• [What is expected] Every line that contains the word "quando" should be copied from the records below.

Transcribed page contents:
══════

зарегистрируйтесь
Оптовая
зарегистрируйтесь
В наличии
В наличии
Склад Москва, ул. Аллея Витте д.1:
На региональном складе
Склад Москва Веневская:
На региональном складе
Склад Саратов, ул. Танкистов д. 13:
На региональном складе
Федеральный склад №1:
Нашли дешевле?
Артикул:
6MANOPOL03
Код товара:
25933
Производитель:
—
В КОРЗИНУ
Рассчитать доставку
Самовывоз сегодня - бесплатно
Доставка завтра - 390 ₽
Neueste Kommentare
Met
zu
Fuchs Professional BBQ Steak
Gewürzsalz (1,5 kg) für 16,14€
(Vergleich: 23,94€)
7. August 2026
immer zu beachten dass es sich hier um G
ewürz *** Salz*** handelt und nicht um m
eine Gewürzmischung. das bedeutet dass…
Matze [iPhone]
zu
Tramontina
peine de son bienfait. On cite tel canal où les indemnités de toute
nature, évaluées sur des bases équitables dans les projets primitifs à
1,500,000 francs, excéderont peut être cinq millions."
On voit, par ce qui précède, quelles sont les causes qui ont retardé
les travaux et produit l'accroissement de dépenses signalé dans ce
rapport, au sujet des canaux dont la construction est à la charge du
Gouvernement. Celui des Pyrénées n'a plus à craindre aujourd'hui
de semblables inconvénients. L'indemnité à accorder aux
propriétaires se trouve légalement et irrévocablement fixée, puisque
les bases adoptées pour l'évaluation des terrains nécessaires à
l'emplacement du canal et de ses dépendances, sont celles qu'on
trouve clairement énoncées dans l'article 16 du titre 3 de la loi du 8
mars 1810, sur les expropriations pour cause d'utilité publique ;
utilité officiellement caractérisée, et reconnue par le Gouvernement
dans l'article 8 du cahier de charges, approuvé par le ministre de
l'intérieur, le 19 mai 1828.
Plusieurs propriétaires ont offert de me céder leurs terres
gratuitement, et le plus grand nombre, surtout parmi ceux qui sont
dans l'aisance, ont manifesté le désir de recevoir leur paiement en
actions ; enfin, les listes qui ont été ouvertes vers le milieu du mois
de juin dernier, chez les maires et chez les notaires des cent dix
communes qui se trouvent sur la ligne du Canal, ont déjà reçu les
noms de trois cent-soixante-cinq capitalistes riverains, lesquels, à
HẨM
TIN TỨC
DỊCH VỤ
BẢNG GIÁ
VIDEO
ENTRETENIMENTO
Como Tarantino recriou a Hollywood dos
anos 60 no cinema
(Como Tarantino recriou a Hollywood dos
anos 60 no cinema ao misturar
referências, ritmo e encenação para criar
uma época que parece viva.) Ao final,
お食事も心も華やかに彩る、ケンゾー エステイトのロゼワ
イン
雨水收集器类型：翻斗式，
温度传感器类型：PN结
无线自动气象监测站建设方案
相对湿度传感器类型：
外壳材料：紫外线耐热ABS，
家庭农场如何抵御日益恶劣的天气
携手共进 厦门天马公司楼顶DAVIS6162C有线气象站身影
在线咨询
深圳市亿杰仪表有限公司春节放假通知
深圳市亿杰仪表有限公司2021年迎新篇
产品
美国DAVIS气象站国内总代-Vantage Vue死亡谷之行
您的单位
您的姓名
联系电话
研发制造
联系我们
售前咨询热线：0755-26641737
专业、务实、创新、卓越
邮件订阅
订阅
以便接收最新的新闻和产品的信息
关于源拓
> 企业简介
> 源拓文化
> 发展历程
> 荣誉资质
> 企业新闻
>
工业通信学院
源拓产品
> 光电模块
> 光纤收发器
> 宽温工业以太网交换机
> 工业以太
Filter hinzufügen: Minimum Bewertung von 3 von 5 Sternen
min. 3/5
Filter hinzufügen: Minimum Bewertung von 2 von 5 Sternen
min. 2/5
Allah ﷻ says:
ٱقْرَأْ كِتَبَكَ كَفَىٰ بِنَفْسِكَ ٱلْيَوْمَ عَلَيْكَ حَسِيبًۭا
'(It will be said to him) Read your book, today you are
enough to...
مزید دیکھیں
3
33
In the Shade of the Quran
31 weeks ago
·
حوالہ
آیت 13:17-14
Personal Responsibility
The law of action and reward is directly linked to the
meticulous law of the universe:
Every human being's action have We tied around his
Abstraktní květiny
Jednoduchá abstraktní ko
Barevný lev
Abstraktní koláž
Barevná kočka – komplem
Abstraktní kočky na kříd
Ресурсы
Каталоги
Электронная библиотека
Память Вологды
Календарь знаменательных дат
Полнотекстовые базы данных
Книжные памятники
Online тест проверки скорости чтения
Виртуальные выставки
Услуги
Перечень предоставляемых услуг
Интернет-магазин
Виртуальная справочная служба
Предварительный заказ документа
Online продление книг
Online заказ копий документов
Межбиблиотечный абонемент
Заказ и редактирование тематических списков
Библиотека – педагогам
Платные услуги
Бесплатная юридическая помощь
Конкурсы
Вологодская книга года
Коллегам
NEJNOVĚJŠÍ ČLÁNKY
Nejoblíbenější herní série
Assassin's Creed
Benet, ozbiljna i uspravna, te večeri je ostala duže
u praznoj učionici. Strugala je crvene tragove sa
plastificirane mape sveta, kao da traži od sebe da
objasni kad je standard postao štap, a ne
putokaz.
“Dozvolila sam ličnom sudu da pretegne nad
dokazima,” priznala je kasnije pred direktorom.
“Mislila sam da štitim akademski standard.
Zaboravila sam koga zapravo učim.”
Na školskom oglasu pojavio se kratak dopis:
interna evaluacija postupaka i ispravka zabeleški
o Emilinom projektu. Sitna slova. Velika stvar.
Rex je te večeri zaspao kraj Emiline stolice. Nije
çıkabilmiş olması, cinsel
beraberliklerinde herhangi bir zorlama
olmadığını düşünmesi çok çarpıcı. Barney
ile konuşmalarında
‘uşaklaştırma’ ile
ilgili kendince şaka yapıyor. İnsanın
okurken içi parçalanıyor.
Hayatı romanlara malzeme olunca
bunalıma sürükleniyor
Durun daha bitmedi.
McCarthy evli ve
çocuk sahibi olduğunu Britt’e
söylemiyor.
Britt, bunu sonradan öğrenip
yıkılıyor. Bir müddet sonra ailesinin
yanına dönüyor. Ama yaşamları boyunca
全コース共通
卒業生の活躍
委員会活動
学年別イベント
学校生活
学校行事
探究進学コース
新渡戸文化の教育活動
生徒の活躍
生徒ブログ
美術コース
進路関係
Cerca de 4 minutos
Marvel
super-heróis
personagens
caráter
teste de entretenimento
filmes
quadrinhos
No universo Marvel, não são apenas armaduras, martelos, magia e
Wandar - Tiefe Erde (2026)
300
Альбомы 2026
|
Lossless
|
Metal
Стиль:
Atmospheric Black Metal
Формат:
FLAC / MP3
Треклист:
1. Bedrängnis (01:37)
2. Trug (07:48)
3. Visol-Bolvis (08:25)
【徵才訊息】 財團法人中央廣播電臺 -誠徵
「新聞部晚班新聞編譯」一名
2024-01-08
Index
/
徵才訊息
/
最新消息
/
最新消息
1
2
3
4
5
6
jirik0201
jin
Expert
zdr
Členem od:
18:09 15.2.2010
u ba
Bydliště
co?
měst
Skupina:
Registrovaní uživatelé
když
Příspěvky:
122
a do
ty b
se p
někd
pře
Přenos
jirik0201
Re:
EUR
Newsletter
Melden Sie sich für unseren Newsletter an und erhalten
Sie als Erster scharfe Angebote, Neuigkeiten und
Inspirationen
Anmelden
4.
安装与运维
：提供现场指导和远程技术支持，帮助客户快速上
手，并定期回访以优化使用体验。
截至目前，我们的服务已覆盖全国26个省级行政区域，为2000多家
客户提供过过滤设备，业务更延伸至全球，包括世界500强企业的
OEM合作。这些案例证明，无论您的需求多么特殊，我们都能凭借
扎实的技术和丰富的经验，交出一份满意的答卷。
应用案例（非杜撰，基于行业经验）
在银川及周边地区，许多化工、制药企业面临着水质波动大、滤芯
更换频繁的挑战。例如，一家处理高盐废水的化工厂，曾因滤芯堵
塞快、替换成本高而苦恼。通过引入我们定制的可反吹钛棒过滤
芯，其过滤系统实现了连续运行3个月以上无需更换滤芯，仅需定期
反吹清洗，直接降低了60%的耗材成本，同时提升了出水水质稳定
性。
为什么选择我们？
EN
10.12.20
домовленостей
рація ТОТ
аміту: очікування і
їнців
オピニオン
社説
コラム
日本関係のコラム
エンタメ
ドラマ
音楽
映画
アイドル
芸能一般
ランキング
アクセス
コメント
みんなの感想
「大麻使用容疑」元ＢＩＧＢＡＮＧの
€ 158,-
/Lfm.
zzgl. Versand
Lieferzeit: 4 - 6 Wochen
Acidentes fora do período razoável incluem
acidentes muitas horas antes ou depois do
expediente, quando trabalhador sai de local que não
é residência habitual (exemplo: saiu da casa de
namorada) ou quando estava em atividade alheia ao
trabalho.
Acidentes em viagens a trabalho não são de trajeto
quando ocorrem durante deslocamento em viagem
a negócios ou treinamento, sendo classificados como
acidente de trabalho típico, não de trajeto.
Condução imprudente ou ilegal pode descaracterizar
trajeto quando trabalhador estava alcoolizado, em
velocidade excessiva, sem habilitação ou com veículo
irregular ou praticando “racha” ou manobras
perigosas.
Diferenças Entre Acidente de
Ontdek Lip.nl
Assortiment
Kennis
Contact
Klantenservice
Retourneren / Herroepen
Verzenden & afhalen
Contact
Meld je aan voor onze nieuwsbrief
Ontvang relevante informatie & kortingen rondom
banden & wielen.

══════

• [Exercise response]
expediente, quando trabalhador sai de local que não
namorada) ou quando estava em atividade alheia ao
quando ocorrem durante deslocamento em viagem
trajeto quando trabalhador estava alcoolizado, em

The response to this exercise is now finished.